Exercise:
The line with "such as the" marks the first line to copy, and the line with "Case Studies" marks the last. Transcribe that stretch of the data below exactly, without pictures.

Excerpts from a dataset:
====================

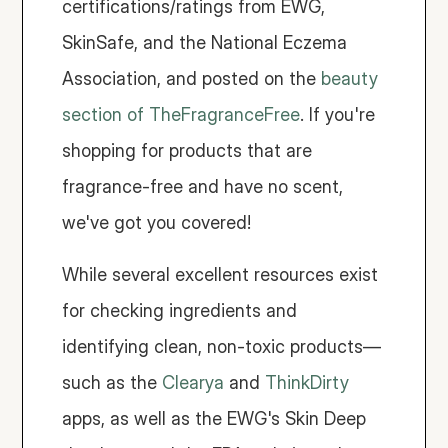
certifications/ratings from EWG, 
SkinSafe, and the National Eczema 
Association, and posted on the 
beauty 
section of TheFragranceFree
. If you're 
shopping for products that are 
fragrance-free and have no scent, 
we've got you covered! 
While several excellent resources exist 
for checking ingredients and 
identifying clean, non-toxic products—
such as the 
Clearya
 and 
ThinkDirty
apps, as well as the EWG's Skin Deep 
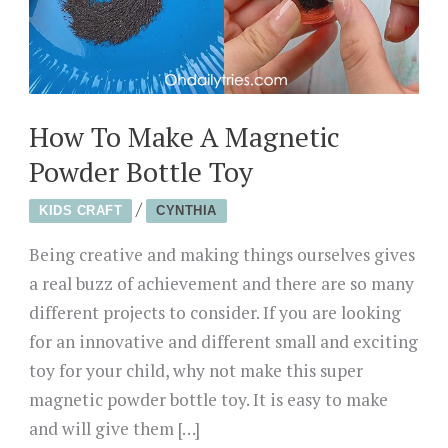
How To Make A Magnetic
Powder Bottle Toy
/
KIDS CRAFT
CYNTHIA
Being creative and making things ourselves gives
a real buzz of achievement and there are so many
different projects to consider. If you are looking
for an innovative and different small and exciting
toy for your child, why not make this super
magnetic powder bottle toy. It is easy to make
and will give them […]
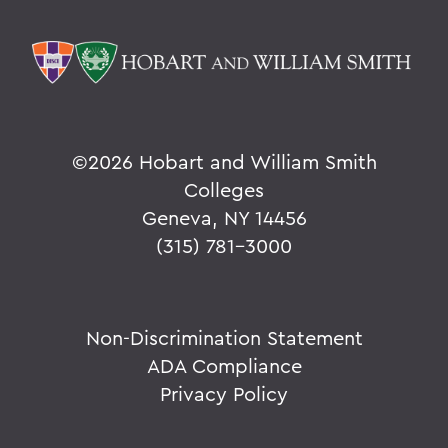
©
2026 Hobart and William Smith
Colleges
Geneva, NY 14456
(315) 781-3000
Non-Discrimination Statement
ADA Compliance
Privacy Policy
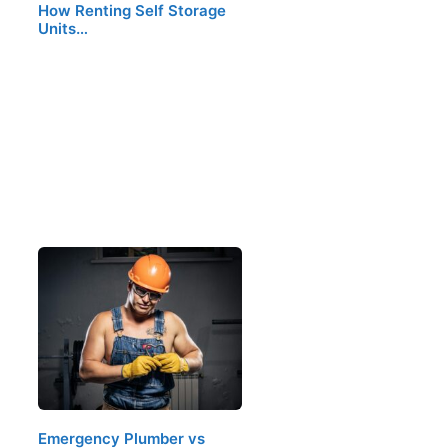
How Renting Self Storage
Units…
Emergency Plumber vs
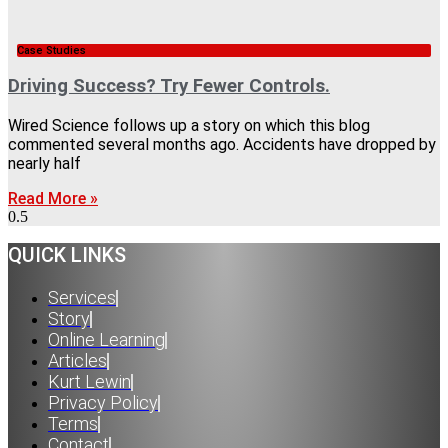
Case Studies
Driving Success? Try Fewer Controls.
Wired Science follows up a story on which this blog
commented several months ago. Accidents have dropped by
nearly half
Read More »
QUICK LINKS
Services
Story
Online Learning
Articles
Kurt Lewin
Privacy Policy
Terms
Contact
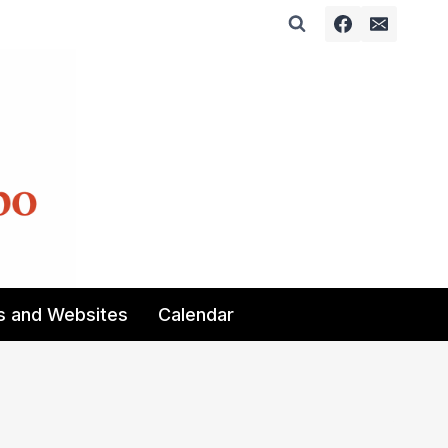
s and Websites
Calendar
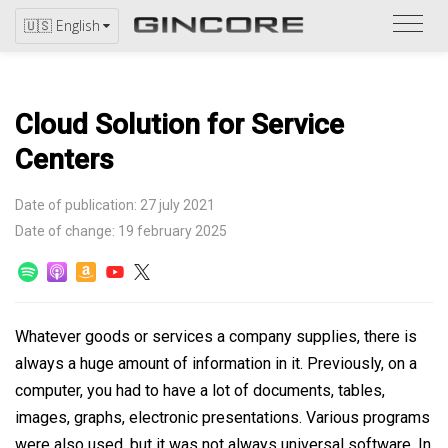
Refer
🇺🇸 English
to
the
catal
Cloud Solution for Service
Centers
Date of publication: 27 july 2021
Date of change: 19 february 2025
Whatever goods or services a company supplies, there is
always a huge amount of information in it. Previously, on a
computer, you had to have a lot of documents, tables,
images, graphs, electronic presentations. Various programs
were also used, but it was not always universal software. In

====================

Solution:
such as the 
Clearya
 and 
ThinkDirty
apps, as well as the EWG's Skin Deep 
How To Make A Magnetic
Powder Bottle Toy
/
KIDS CRAFT
CYNTHIA
Being creative and making things ourselves gives
a real buzz of achievement and there are so many
different projects to consider. If you are looking
for an innovative and different small and exciting
toy for your child, why not make this super
magnetic powder bottle toy. It is easy to make
and will give them […]
©
2026 Hobart and William Smith
Colleges
Geneva, NY 14456
(315) 781-3000
Non-Discrimination Statement
ADA Compliance
Privacy Policy
How Renting Self Storage
Units…
Emergency Plumber vs
Case Studies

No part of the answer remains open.